Comic-Con: Luc Besson's 'Valerian' Pops in Hall H

The filmmaker made his first appearance at the Con with 'Valerian and the City of a Thousand Planets.'
Courtesy of EuropaCorp
Dane DeHaan in 'Valerian and the City of a Thousand Planets'

Valerian and the City of a Thousand Planets on Thursday wowed the audience at the San Diego Convention Center's Hall H as Luc Besson, the iconic filmmaker behind The Fifth Element and The Professional, made his first pilgrimage to Comic-Con.

The panel took place after the politicized Snowden panel with Oliver Stone, Joseph Gordon-Levitt and Shailene Woodley and at least a third of the crowd left. But those who stayed were rewarded with eye-popping footage of a sci-fi adventure the likes of which hasn’t been made in years.

The movie is an adaptation of popular French graphic novel series and stars Dane DeHaan as the space hero and Cara Delevingne as his partner. The comic is not well-known outside of Europe and the pic opens exactly one year from today … against Christopher Nolan’s World War I epic Dunkirk, something Besson is keenly aware of.

The filmmaker compared the impending box-office showdown to a race in which he would be competing with sprinting legend Usain Bolt. Besson knows he will lose but he wants to lose with honor, he told the Comic-Con crowd.

“You will feel my breath on your neck,” was his message to Nolan.

And that’s because Besson knows that he has something unique on his hands.
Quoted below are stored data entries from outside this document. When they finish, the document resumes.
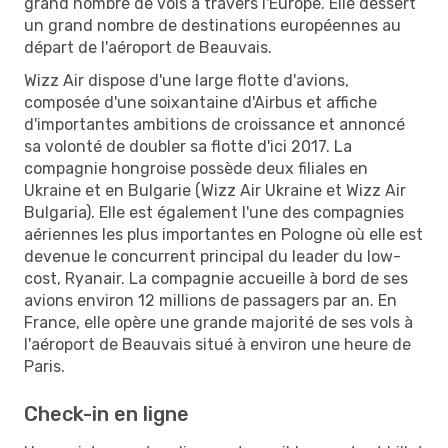
grand nombre de vols à travers l'Europe. Elle dessert
un grand nombre de destinations européennes au
départ de l'aéroport de Beauvais.
Wizz Air dispose d'une large flotte d'avions,
composée d'une soixantaine d'Airbus et affiche
d'importantes ambitions de croissance et annoncé
sa volonté de doubler sa flotte d'ici 2017. La
compagnie hongroise possède deux filiales en
Ukraine et en Bulgarie (Wizz Air Ukraine et Wizz Air
Bulgaria). Elle est également l'une des compagnies
aériennes les plus importantes en Pologne où elle est
devenue le concurrent principal du leader du low-
cost, Ryanair. La compagnie accueille à bord de ses
avions environ 12 millions de passagers par an. En
France, elle opère une grande majorité de ses vols à
l'aéroport de Beauvais situé à environ une heure de
Paris.
Check-in en ligne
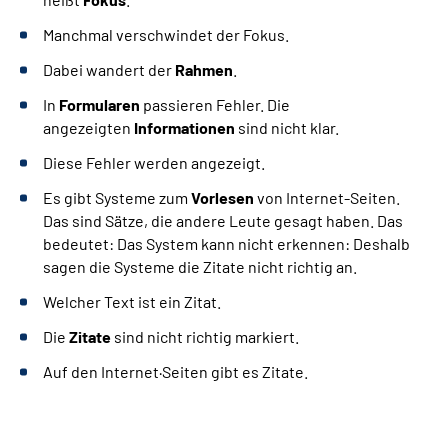
Manchmal verschwindet der Fokus.
Dabei wandert der
Rahmen
.
In
Formularen
passieren Fehler. Die
angezeigten
Informationen
sind nicht klar.
Diese Fehler werden angezeigt.
Es gibt Systeme zum
Vorlesen
von Internet-Seiten.
Das sind Sätze, die andere Leute gesagt haben. Das
bedeutet: Das System kann nicht erkennen: Deshalb
sagen die Systeme die Zitate nicht richtig an.
Welcher Text ist ein Zitat.
Die
Zitate
sind nicht richtig markiert.
Auf den Internet·Seiten gibt es Zitate.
Before showing his reel, the filmmaker received the Inkpot Award for his contribution to the genre world from Comic-Con’s programming director Eddie Ibrahim. Besson left the award on the podium and told the crowd,  "You can tell me after the seven minutes [of footage] if I deserve it.”

Then came the reel: scenes of alien worlds, heroes in cool armored costumes, repartee between Valerian and Laureline, a man controlling a machine gun via a cybernetic helmet, a chase through multiple environments.  

After it was over, much of the crowd was on its feet.

"Can I take it?" Besson asked, pointing to the Inkpot. The crowd roared its approval.

DeHaan and Delevingne were on hand for the panel, with DeHaan describing his character as one of wearing “this armor that he wants people to think he’s the coolest and the greatest.”

DeHaan also offered a peek into his acting process on this film, contrasting it to some of his other work, such as Kill Your Darlings, the indie he starred in opposite Daniel Radcliffe.

“For this movie, a thing I did was working out, every morning, getting myself into a Valerian attitude," he said. “And that would not work for a film like [Kill Your Darlings]. It’s about finding a way into the character.”

One of Besson’s landmark works was 1997's The Fifth Element, the sci-fi action thriller starring Bruce Willis and Milla Jovovich. The movie did OK upon its initial release but gained a large following over time.

“Twenty years ago I was [considered] weird,” said the filmmaker. “And 20 years later, the world has gotten as weird as me.” His new film may do better, he said.

Besson also said that while Fifth Element had about 200 shots of visual effect, Valerian has over 2,700.